Nice, Yes, that's much better - I should have searched for the opencl `__local` handling. As you suspected, hasInit() just returns true at that point.


================
Comment at: clang/test/CodeGenCXX/attr-loader-uninitialized.cpp:23
+// CHECK: @nominally_value_init = global i32 undef
+int nominally_value_init  [[clang::loader_uninitialized]] = 4;
+
----------------
Quuxplusone wrote:
> This test case is identical to line 36 of clang/test/Sema/attr-loader-uninitialized.cpp, where you say you don't want it to compile at all.
> 
> I think you need a clearer idea of how this interacts with initializers. Is it merely supposed to eliminate the //zero-initialization// that happens before the user-specified construction/initialization, or is it supposed to compete with the user-specified construction/initialization?
> 
> That is, for
> 
>     nontrivial unt [[clang::loader_uninitialized]];
> 
> is it merely supposed to call `unt::unt()` on a chunk of undef memory (instead of the usual chunk of zeroed memory), or is it supposed to skip the constructor entirely? And for
> 
>     int x [[clang::loader_uninitialized]] = foo();
> 
> is it merely supposed to call `foo()` and assign the result to a chunk of undef memory (instead of the usual chunk of zeroed memory), or is it supposed to skip the initialization entirely?
I think you commented while the first working piece of sema landed. My thinking is relatively clear but my understanding of clang's semantic analysis is a work in progress!
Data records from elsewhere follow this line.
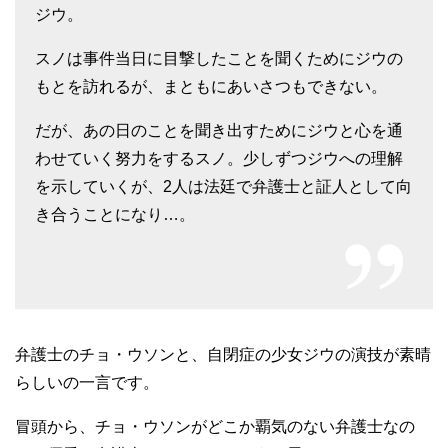
ジウ。
スノは事件当日に目撃したことを聞くためにジウの
もとを訪れるが、まともにあいさつもできない。
だが、あの日のことを聞き出すためにジウと心を通
わせていく努力をするスノ。少しずつジウへの理解
を示していくが、2人は法廷で弁護士と証人として向
き合うことになり…。
弁護士のチョ・ウソンと、自閉症の少女ジウの演技が素晴
らしいの一言です。
冒頭から、チョ・ウソンがどこか覇気のない弁護士なの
Initializers (`= foo()`) are straightforward. Error on the basis that the attribute effectively means `= undef`, and one should not have two initializers. A test case is now added for that (and now passes).

The codegen I want for a default constructed global marked with this variable is:
- global variable allocated, with undef as the original value
- default constructor call synthesized
- said default constructor set up for invocation from crt, before main, writing over the undef value

Where the default constructor can be optimized as usual, e.g. if it always writes a constant, we can init with that constant instead of the undef and elide the constructor.

I don't have that actually working yet - the constructor call is not being emitted, so we just have the undef global.

I think it's important to distinguish between the values of the bits when the program is loaded and whether constructor/destructors are called, as one could want any combination of the two.